ROBERT TYCHKOWSKI, QMI Agency

, Last Updated: 9:07 PM ET

CHICAGO -- There is a big difference between a champion and a front runner, and the Vancouver Canucks are running out of time to figure out what it is.

After 7-2 and 5-0 losses to a Chicago team that's growing stronger by the shift, the formality of closing out this series is somehow spiraling into one of their all too familiar springtime nightmares.

"I think its good that we have a few days to regroup," said Roberto Luongo, who was at a loss to explain how or why a President's Trophy-winning Cup favourite that had a 3-0 stranglehold on this series is now teetering on the brink of an epic choke job.

"We know what we've got in this locker room, we've done it all year long. We did it for the first three games of this series. You just don't lose something like that."

Maybe not but they lost something in the last 72 hours -- something more than just two games. They held a team meeting after Game 5 to find it, but it's tough to organize a search when you don't know what you're looking for.

"We've got to to believe in ourselves," said Raffi Torres. "Those last two games, we've just got to forget about them and play the right way. The main thing is we've got to compete. They're outworking up and beating us one-on-one. You're not going to beat a team like that if you don't compete."

Heading back to Chicago for a Game 6 that everyone fully expects them to lose, things look bleak for the Canucks.

"We're a good road team, we've shown that before," said Henrik Sedin. "We have to believe in ourselves.
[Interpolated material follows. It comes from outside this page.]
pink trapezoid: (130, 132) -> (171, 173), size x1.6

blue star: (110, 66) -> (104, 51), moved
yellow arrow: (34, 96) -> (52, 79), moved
We have a great team in here and we have to show that."

All they've shown so far is that when things are running smoothly, as they were for much of the regular season and the first three games of this series, they are a dominant force.

But drag them into the deep water, as boxers like to say, and it's like they don't know what to do or where to turn for help.

The Blackhawks, well aware of Vancouver's history when a fight goes into the late rounds, are starting to like their chances.

"Were focused and we believe," said Duncan Keith, who's been leading the Chicago charge. "I don't think we played our best in the first three games and we felt we were still in every game. But we've played the way we can the last two games and were back in it now."

They shouldn't be.

While Vancouver was loading up on talent, the Hawks had to strip down in the off-season. They backed into the final playoff spot, lost Brent Seabrook and Tomas Kopecky to injuries and started the series without Dave Bolland.

But when trouble hit, they hit back.

"I think we were fooling ourselves in some instances in the first three games," said Brian Campbell. "We thought we were working hard, thought we were doing our job ... fooling ourselves and not putting the work in."

While the Canucks don't seem to like these circumstances very much, the Hawks are at home.

"Playoffs are fun, there's nothing better than winning in the playoffs," said Campbell. "Camaraderie with the guys and how hard you work. A lot of battles you have to win. We've taken a little bit too long in some instances to do that in this series."

The Canucks, meanwhile, are left to convince their hand-wringing fans, and maybe even themselves, that they are still up 3-2 and despite the little scare everything is going to be all right.

Of course, talk is cheap.

"It's up to us to go out there and not say it," said head coach Alain Vigneault. "But do it."